* _What to produce_:
Set down every entry exactly as it stands, omitting any picture.

Bounding box prediction data

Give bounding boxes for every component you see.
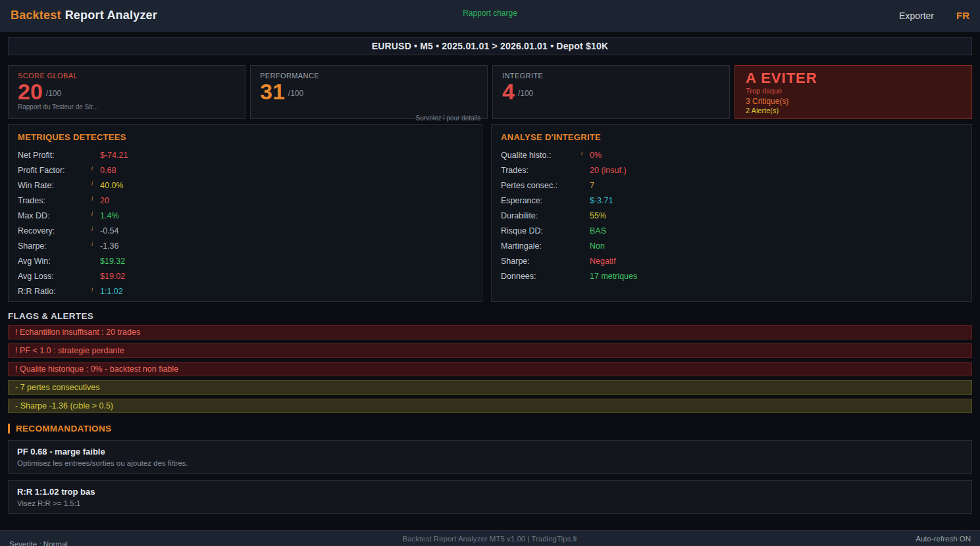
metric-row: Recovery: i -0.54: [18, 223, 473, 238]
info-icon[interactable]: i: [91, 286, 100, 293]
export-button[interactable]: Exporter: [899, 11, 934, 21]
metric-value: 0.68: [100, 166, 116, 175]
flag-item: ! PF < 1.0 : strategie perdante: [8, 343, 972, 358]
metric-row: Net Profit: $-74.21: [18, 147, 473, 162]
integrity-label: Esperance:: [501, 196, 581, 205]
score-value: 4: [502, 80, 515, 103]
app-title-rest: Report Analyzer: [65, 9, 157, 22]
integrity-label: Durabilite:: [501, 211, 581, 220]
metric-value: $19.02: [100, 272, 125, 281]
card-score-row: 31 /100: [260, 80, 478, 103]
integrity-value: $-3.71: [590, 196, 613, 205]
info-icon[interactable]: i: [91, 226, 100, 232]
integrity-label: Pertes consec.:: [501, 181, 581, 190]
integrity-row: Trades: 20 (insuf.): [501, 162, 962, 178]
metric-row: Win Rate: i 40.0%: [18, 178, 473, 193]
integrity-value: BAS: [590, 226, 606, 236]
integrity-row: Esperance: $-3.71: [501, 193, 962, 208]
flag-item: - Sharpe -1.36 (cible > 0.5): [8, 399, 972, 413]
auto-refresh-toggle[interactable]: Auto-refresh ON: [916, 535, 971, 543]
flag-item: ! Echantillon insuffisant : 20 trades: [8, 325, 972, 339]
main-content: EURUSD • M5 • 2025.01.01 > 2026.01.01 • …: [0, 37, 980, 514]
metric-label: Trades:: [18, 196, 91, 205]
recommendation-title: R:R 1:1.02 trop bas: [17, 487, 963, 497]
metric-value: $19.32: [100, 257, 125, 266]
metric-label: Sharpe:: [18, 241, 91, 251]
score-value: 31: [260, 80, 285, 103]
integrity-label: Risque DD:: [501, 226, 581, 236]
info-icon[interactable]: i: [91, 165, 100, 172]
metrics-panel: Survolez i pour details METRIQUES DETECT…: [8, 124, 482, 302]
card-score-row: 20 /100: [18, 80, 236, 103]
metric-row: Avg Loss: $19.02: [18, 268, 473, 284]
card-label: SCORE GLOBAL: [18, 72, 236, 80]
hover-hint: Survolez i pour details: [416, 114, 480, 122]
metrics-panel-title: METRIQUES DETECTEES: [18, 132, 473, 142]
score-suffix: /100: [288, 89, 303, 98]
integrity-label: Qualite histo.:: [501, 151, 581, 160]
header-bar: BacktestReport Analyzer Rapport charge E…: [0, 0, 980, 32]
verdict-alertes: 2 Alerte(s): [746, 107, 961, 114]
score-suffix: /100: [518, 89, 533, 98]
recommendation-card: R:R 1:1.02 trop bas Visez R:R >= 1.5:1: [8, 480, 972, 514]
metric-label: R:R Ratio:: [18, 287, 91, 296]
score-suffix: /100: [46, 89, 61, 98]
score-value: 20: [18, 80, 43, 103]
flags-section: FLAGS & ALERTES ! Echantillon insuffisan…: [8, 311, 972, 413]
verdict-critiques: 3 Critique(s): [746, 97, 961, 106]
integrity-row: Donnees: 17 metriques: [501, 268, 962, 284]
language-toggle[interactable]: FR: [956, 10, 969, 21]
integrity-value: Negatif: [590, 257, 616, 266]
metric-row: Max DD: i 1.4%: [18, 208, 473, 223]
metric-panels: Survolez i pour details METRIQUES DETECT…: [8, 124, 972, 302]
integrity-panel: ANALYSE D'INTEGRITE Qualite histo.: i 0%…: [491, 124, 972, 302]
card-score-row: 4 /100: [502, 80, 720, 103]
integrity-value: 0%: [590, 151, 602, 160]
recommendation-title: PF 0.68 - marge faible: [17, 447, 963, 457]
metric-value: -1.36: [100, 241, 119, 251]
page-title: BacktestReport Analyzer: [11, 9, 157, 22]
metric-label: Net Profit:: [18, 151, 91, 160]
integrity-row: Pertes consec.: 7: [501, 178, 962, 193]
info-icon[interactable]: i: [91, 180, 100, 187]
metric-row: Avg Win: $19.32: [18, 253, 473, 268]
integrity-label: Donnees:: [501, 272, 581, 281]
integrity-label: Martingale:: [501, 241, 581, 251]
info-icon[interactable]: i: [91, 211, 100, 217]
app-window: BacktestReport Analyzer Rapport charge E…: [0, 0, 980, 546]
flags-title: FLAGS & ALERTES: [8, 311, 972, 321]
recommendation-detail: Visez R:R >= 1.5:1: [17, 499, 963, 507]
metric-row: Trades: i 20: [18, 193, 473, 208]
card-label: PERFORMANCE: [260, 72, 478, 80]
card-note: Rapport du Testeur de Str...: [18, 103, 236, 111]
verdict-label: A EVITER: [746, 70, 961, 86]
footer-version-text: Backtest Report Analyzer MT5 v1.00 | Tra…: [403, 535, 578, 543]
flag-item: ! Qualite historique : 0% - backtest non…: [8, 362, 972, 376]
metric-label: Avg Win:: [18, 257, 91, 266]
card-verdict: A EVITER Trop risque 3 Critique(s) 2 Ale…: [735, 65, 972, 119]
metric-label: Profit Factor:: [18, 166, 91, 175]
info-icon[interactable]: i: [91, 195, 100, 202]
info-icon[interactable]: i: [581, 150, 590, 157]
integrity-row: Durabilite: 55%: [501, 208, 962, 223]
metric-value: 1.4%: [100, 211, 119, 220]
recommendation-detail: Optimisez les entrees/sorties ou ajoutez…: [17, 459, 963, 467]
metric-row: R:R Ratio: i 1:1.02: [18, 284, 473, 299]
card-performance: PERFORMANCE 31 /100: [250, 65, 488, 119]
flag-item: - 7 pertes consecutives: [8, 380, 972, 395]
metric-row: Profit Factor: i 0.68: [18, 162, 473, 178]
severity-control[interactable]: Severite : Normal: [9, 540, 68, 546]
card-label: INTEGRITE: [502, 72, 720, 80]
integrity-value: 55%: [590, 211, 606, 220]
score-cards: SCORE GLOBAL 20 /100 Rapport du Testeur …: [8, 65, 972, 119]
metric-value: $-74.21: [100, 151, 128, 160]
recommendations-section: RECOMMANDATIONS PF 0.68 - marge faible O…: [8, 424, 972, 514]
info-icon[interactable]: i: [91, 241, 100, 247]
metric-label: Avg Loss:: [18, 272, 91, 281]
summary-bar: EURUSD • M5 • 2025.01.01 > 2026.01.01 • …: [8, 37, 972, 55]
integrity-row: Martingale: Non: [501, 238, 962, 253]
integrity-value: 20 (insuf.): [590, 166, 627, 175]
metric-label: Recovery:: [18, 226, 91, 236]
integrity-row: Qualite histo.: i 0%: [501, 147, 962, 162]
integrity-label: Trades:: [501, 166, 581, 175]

* _Result below_:
Give bounding boxes for every component you see.
metric-row: Recovery: i -0.54: [18, 223, 473, 238]
info-icon[interactable]: i: [91, 286, 100, 293]
export-button[interactable]: Exporter: [899, 11, 934, 21]
metric-value: 0.68: [100, 166, 116, 175]
flag-item: ! PF < 1.0 : strategie perdante: [8, 343, 972, 358]
metric-row: Net Profit: $-74.21: [18, 147, 473, 162]
integrity-label: Esperance:: [501, 196, 581, 205]
score-value: 4: [502, 80, 515, 103]
app-title-rest: Report Analyzer: [65, 9, 157, 22]
integrity-label: Durabilite:: [501, 211, 581, 220]
metric-value: $19.02: [100, 272, 125, 281]
card-score-row: 31 /100: [260, 80, 478, 103]
integrity-value: $-3.71: [590, 196, 613, 205]
info-icon[interactable]: i: [91, 226, 100, 232]
integrity-label: Pertes consec.:: [501, 181, 581, 190]
integrity-row: Trades: 20 (insuf.): [501, 162, 962, 178]
metric-row: Win Rate: i 40.0%: [18, 178, 473, 193]
integrity-value: BAS: [590, 226, 606, 236]
integrity-row: Esperance: $-3.71: [501, 193, 962, 208]
flag-item: - Sharpe -1.36 (cible > 0.5): [8, 399, 972, 413]
auto-refresh-toggle[interactable]: Auto-refresh ON: [916, 535, 971, 543]
flag-item: ! Echantillon insuffisant : 20 trades: [8, 325, 972, 339]
main-content: EURUSD • M5 • 2025.01.01 > 2026.01.01 • …: [0, 37, 980, 514]
metric-label: Trades:: [18, 196, 91, 205]
recommendation-title: R:R 1:1.02 trop bas: [17, 487, 963, 497]
metric-value: $19.32: [100, 257, 125, 266]
metric-label: Sharpe:: [18, 241, 91, 251]
score-value: 31: [260, 80, 285, 103]
integrity-label: Risque DD:: [501, 226, 581, 236]
info-icon[interactable]: i: [91, 165, 100, 172]
metrics-panel: Survolez i pour details METRIQUES DETECT…: [8, 124, 482, 302]
card-score-row: 20 /100: [18, 80, 236, 103]
metric-row: Avg Loss: $19.02: [18, 268, 473, 284]
card-label: SCORE GLOBAL: [18, 72, 236, 80]
hover-hint: Survolez i pour details: [416, 114, 480, 122]
metrics-panel-title: METRIQUES DETECTEES: [18, 132, 473, 142]
score-suffix: /100: [288, 89, 303, 98]
integrity-label: Qualite histo.:: [501, 151, 581, 160]
header-bar: BacktestReport Analyzer Rapport charge E…: [0, 0, 980, 32]
verdict-alertes: 2 Alerte(s): [746, 107, 961, 114]
score-suffix: /100: [518, 89, 533, 98]
recommendation-card: R:R 1:1.02 trop bas Visez R:R >= 1.5:1: [8, 480, 972, 514]
metric-label: R:R Ratio:: [18, 287, 91, 296]
score-suffix: /100: [46, 89, 61, 98]
score-value: 20: [18, 80, 43, 103]
flags-section: FLAGS & ALERTES ! Echantillon insuffisan…: [8, 311, 972, 413]
verdict-critiques: 3 Critique(s): [746, 97, 961, 106]
integrity-row: Donnees: 17 metriques: [501, 268, 962, 284]
language-toggle[interactable]: FR: [956, 10, 969, 21]
integrity-value: Negatif: [590, 257, 616, 266]
metric-row: Max DD: i 1.4%: [18, 208, 473, 223]
metric-panels: Survolez i pour details METRIQUES DETECT…: [8, 124, 972, 302]
integrity-panel: ANALYSE D'INTEGRITE Qualite histo.: i 0%…: [491, 124, 972, 302]
card-score-row: 4 /100: [502, 80, 720, 103]
integrity-value: 0%: [590, 151, 602, 160]
recommendation-title: PF 0.68 - marge faible: [17, 447, 963, 457]
metric-value: -1.36: [100, 241, 119, 251]
page-title: BacktestReport Analyzer: [11, 9, 157, 22]
metric-label: Net Profit:: [18, 151, 91, 160]
integrity-row: Pertes consec.: 7: [501, 178, 962, 193]
info-icon[interactable]: i: [91, 180, 100, 187]
metric-row: Avg Win: $19.32: [18, 253, 473, 268]
integrity-label: Donnees:: [501, 272, 581, 281]
integrity-label: Martingale:: [501, 241, 581, 251]
info-icon[interactable]: i: [91, 211, 100, 217]
app-window: BacktestReport Analyzer Rapport charge E…: [0, 0, 980, 546]
flags-title: FLAGS & ALERTES: [8, 311, 972, 321]
recommendation-detail: Visez R:R >= 1.5:1: [17, 499, 963, 507]
metric-row: Trades: i 20: [18, 193, 473, 208]
card-label: PERFORMANCE: [260, 72, 478, 80]
card-note: Rapport du Testeur de Str...: [18, 103, 236, 111]
verdict-label: A EVITER: [746, 70, 961, 86]
footer-version-text: Backtest Report Analyzer MT5 v1.00 | Tra…: [403, 535, 578, 543]
flag-item: ! Qualite historique : 0% - backtest non…: [8, 362, 972, 376]
metric-label: Avg Win:: [18, 257, 91, 266]
card-verdict: A EVITER Trop risque 3 Critique(s) 2 Ale…: [735, 65, 972, 119]
metric-label: Profit Factor:: [18, 166, 91, 175]
info-icon[interactable]: i: [91, 195, 100, 202]
info-icon[interactable]: i: [581, 150, 590, 157]
integrity-row: Durabilite: 55%: [501, 208, 962, 223]
metric-value: 1.4%: [100, 211, 119, 220]
recommendation-detail: Optimisez les entrees/sorties ou ajoutez…: [17, 459, 963, 467]
metric-row: R:R Ratio: i 1:1.02: [18, 284, 473, 299]
card-performance: PERFORMANCE 31 /100: [250, 65, 488, 119]
flag-item: - 7 pertes consecutives: [8, 380, 972, 395]
metric-row: Profit Factor: i 0.68: [18, 162, 473, 178]
severity-control[interactable]: Severite : Normal: [9, 540, 68, 546]
card-label: INTEGRITE: [502, 72, 720, 80]
integrity-value: 55%: [590, 211, 606, 220]
score-cards: SCORE GLOBAL 20 /100 Rapport du Testeur …: [8, 65, 972, 119]
metric-value: $-74.21: [100, 151, 128, 160]
recommendations-section: RECOMMANDATIONS PF 0.68 - marge faible O…: [8, 424, 972, 514]
info-icon[interactable]: i: [91, 241, 100, 247]
metric-label: Avg Loss:: [18, 272, 91, 281]
summary-bar: EURUSD • M5 • 2025.01.01 > 2026.01.01 • …: [8, 37, 972, 55]
integrity-row: Martingale: Non: [501, 238, 962, 253]
integrity-value: 20 (insuf.): [590, 166, 627, 175]
metric-label: Recovery:: [18, 226, 91, 236]
integrity-row: Qualite histo.: i 0%: [501, 147, 962, 162]
integrity-label: Trades:: [501, 166, 581, 175]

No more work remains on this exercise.